Real, measurable opportunities opened and promoted to employees of diverse backgrounds will be a metric illustrating company investment in racial justice, and these all contribute to a more inclusive economy. It's not just about who owns the business, but who works there and in what positions of influence.

The devastation we've witnessed this past year is a catalyst for state and Portland officials to set in motion the deconstruction of barriers in all industries. We've now seen the very worst that can happen, and how many incredible small businesses were lost. This is all in addition to a long history of systemic injustices that greatly prevent BIPOC community members from starting and growing their businesses and passing them down generations.

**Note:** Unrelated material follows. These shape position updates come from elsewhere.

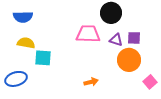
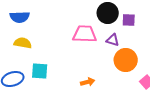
purple square: (134, 38) -> (129, 20), moved
cyan square: (43, 58) -> (40, 71), moved

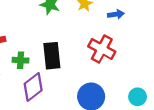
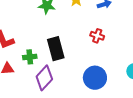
red cross: (102, 49) -> (97, 36), size x0.6

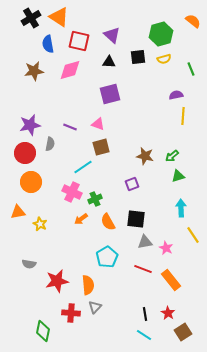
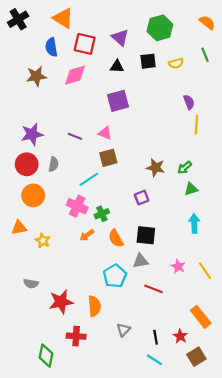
black cross: (31, 18) -> (18, 19), moved
green hexagon: (161, 34) -> (160, 28), moved
green line: (191, 69) -> (205, 55), moved
purple semicircle: (176, 95) -> (189, 102), turned 80
gray semicircle: (50, 144) -> (54, 164), moved
yellow line: (193, 235) -> (205, 271), moved
gray triangle: (145, 242) -> (141, 261), moved
orange rectangle: (171, 280) -> (201, 317), moved
gray triangle: (95, 307) -> (123, 330), moved

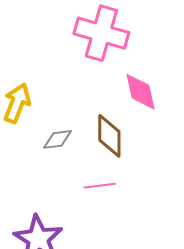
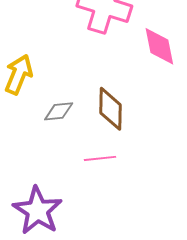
pink diamond: (140, 92) -> (159, 46), moved

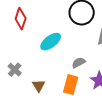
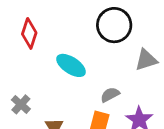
cyan ellipse: (51, 42) -> (71, 65), turned 70

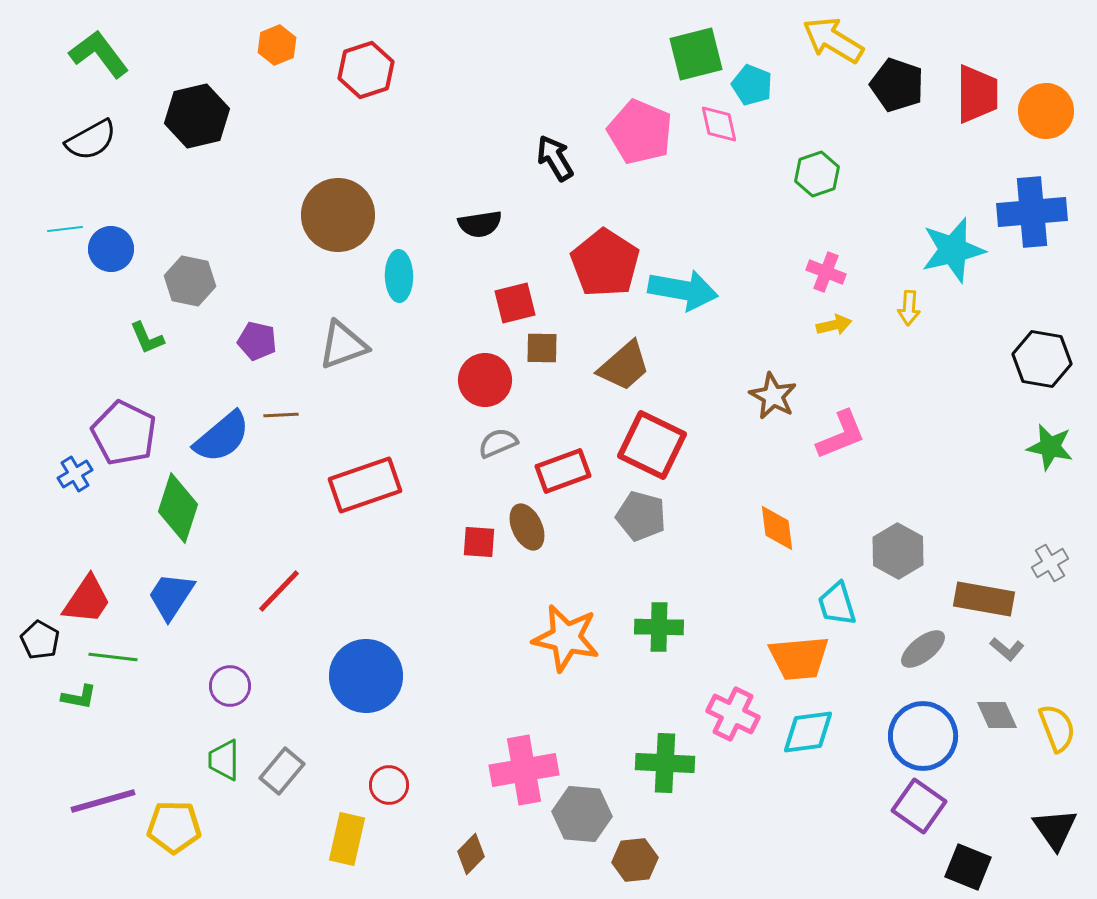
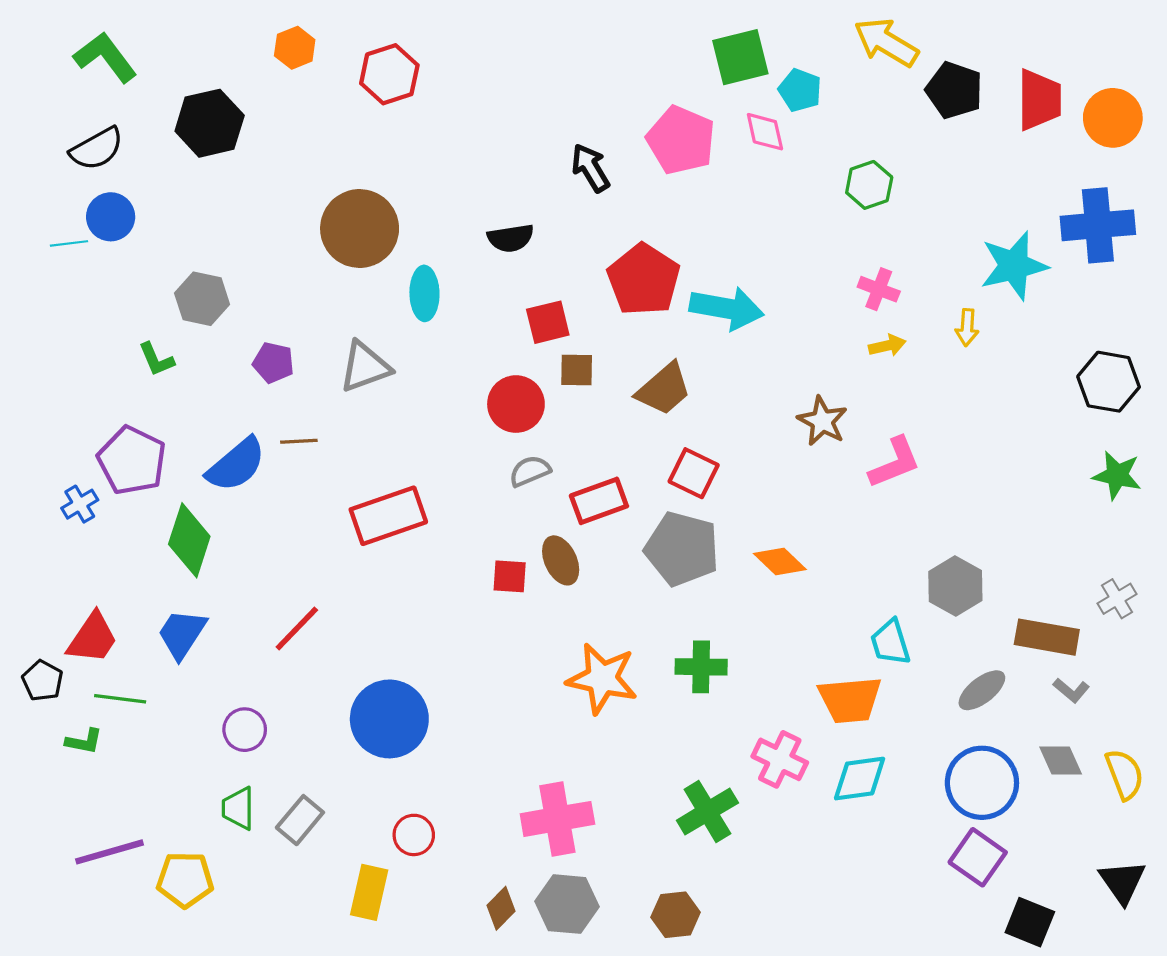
blue circle: (111, 249) -> (111, 217), moved
red square: (652, 445) -> (694, 473), size x0.7
gray pentagon: (641, 516) -> (682, 549), size x1.4
orange diamond: (777, 528) -> (780, 562), moved, turned -39
green cross: (665, 763) -> (707, 812), turned -34
gray hexagon: (582, 814) -> (567, 904), moved

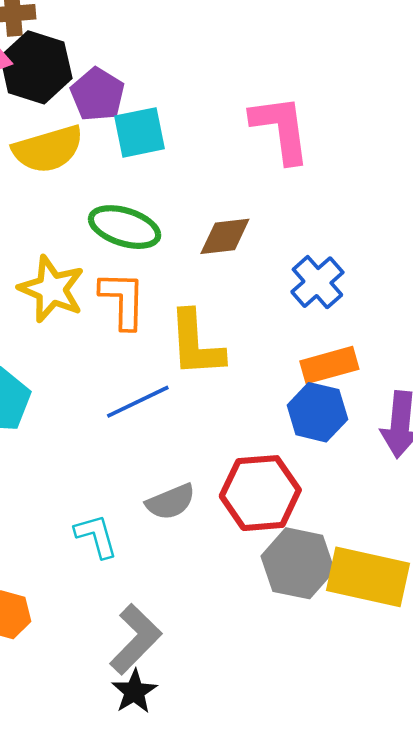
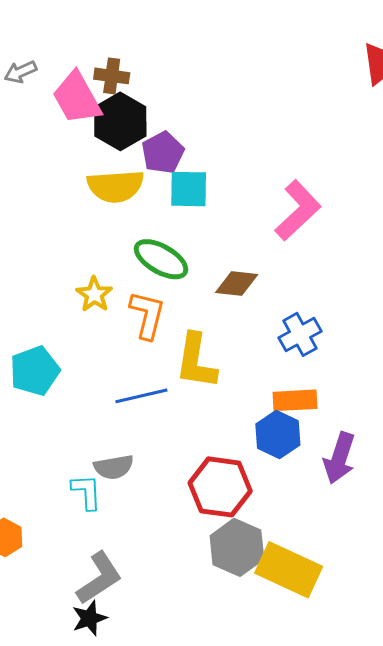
pink L-shape: (281, 129) -> (298, 210), turned 42
yellow star: (52, 289) -> (94, 294), size x0.7
gray semicircle: (171, 502) -> (114, 467), moved

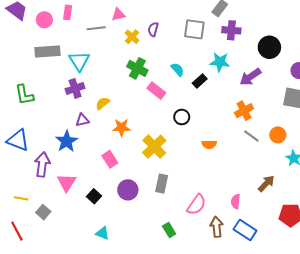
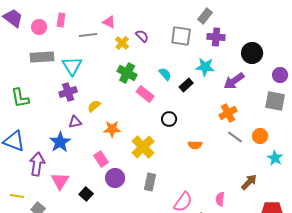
pink triangle: (118, 15) -> (109, 22), turned 40
purple semicircle: (153, 29) -> (142, 36), turned 120
purple circle: (128, 190) -> (115, 178), moved

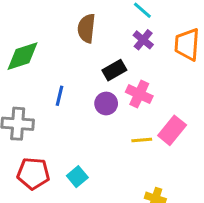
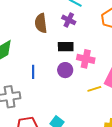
purple cross: (143, 40) -> (69, 20), moved
black rectangle: (114, 70) -> (66, 47), turned 42

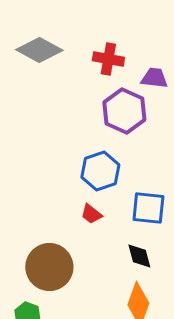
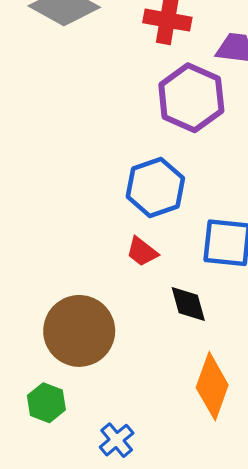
black diamond: (139, 256) -> (188, 304), moved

Post-pandemic life is an opportunity to achieve financial stability and resiliency — to strategically position Portland so that it creates opportunities for a more diverse economic ecosystem. While policies are an important place to start this challenging work, real financial investments in those policies is how we actually invest in that written commitment.

With the American Rescue Plan recently signed into law, our state has a critical opportunity to use these recovery funds to invest in our own people and their businesses to build and safeguard a more inclusive economy for the future.

Jan Mason is an associate principal at Mackenzie and a volunteer for the Philippine American Chamber of Commerce of Oregon.